Tõnu Runnel, 29 ans, est le fondateur de Fraktal, une entreprise de création de sites web basée à Tartu qui emploie une douzaine de personnes et compte près d’un millier de clients. Rencontre avec ce survivant de la crise.
Comment avez-vous créé votre start up ?
Je suis parti de l’entreprise que j’avais co-fondée en 1998 et j’ai tout recommencé de zéro, avec un ami, Priit, pour monter Fraktal en 2007. Nous avions des idées, mais pas d’argent. Nous avons réussi à attirer l’attention de l’un des fondateurs de Skype, Toivo Annus. Il nous a loué des bureaux et a investi plus de 100 000 dollars dans notre start-up. Il a été très actif et nous aide tous les jours, pas seulement financièrement. C’est une des raisons de notre succès.
Quelles difficultés avez-vous rencontrées ?
Nous avons de très bons ingénieurs en Estonie, qui pourraient programmer n’importe quel Facebook. Mais on a du mal à trouver des commerciaux avec une vraie expérience. Nos clients sont de petites entreprises. C’est un marché très lent à conquérir. Pour attirer l’attention, on doit travailler dur.

Comment faîtes-vous pour vous faire connaître ?
On ne fait presque pas de publicité. On intervient dans différentes conférences pour parler de notre expérience. Ensuite nous sommes bien référencés sur les moteurs de recherche comme Google. Comme nous ne sommes qu’une petite entreprise, on ne peut pas directement vendre à l’étranger.
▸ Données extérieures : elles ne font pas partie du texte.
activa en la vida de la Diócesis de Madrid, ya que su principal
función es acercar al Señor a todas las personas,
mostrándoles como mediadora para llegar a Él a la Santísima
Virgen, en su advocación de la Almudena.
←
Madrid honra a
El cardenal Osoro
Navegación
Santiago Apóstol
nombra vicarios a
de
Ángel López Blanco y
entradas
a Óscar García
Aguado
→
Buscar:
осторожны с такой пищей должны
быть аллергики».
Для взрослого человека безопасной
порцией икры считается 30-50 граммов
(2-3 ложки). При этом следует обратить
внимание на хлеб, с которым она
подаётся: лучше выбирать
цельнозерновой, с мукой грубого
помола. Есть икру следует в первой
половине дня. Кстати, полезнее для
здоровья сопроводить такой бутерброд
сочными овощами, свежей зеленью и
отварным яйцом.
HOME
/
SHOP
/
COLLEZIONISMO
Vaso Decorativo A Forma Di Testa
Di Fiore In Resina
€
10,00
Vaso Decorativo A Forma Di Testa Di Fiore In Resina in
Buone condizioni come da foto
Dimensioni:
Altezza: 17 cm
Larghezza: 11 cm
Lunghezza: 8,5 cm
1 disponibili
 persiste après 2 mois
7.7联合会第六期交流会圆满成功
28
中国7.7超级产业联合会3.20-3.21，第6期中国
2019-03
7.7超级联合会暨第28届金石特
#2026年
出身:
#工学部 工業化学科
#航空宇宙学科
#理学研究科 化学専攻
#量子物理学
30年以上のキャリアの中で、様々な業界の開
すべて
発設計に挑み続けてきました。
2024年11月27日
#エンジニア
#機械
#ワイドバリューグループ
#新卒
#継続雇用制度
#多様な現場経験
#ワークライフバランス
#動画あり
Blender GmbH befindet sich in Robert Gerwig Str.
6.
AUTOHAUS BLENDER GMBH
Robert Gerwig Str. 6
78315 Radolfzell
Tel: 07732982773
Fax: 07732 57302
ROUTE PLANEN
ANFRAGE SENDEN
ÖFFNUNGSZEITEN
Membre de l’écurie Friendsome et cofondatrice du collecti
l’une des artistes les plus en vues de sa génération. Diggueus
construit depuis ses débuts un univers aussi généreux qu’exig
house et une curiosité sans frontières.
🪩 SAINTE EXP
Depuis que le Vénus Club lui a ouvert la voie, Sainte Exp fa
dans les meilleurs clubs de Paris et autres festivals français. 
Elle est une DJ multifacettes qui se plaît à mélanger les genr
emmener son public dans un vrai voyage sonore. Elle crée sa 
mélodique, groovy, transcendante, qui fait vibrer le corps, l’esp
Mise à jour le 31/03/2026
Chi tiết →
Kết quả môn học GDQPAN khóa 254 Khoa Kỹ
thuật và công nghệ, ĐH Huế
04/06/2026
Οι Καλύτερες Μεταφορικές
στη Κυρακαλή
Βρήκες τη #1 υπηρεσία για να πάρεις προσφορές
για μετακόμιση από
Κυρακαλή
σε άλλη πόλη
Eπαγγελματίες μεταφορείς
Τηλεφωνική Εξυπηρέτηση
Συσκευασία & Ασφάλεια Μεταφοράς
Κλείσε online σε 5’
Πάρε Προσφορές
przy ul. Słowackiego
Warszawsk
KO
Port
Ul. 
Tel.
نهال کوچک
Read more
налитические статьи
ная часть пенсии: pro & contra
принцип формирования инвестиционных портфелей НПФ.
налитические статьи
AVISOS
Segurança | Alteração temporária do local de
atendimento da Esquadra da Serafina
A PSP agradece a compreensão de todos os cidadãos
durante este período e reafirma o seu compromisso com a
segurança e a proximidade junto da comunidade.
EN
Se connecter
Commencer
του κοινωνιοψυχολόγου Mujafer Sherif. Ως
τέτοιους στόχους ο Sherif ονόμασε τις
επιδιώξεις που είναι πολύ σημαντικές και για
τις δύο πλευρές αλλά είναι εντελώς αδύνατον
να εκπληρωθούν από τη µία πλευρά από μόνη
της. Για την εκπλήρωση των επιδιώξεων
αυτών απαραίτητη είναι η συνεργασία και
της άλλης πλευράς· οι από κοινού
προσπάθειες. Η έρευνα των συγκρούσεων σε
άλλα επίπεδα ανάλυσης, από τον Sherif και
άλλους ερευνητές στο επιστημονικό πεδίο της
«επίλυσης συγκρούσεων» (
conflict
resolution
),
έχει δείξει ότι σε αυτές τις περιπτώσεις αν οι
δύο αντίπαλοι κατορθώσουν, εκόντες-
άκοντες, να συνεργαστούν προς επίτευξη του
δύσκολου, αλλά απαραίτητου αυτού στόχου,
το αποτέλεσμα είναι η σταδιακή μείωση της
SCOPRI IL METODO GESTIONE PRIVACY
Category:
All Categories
Nous expérimentons actuellement, en Suisse, un réseau de revendeurs. Un hébergeur de sites web va bientôt y proposer à ses clients Edicy, une solution clés en main pour créer son propre site. Mais les clients les plus difficiles à atteindre restent les entreprises locales.
Cela vous a pris du temps avant d’être rentable ?
Environ trois ans. La première année, en 2007, nous ne faisions que dépenser de l’argent. Nous étions douze dans notre équipe et nous nous sommes séparés de cinq personnes à la fin de l’année. C’était le début de la crise financière. Puis il y a eu la chute de Lehmann Brothers. Il n’était alors plus possible d’obtenir de l’argent nulle part. Nous avons réduit les salaires, parfois complètement pour Priit et moi. Nous nous sommes concentrés sur le développement et le design pour de gros clients, puis nous sommes peu à peu retournés sur Edicy. En quelques mois, tout est rentré dans l’ordre. En mars 2010, nous avons remboursé tous nos prêts. Il faut être parfois conservateur et avoir des plans B.
N’avez-vous pas peur que ce fourmillement de start-up disparaisse, comme avec la bulle internet en 2002 ?
Un tel événement n’est plus possible. Beaucoup de start-up sont à l’équilibre et le resteront peu importe les circonstances. A moins d’une chute de météorites ou d’une guerre nucléaire ! La société civile a vraiment pris le pouvoir. Les Estoniens ont compris qu’ils possèdent ce pays et qu’ils ne doivent pas attendre que le gouvernement agisse à leur place. Pas besoin d’être dans l’immobilier ou la finance pour gagner de l’argent, on peut le faire en créant des start-up. Nous avons seulement besoin que quelques-unes aient un succès mondial, comme Skype.